* **Data listing**
···

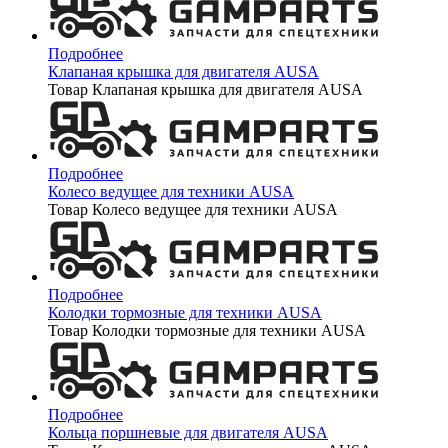
Подробнее
Клапаная крышка для двигателя AUSA
Товар Клапаная крышка для двигателя AUSA
Подробнее
Колесо ведущее для техники AUSA
Товар Колесо ведущее для техники AUSA
Подробнее
Колодки тормозные для техники AUSA
Товар Колодки тормозные для техники AUSA
Подробнее
Кольца поршневые для двигателя AUSA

···

* **Problem description**
Where the data contains an image, skip the image and copy everything else exactly as it appears.

* **Response to the exercise**
Подробнее
Клапаная крышка для двигателя AUSA
Товар Клапаная крышка для двигателя AUSA
Подробнее
Колесо ведущее для техники AUSA
Товар Колесо ведущее для техники AUSA
Подробнее
Колодки тормозные для техники AUSA
Товар Колодки тормозные для техники AUSA
Подробнее
Кольца поршневые для двигателя AUSA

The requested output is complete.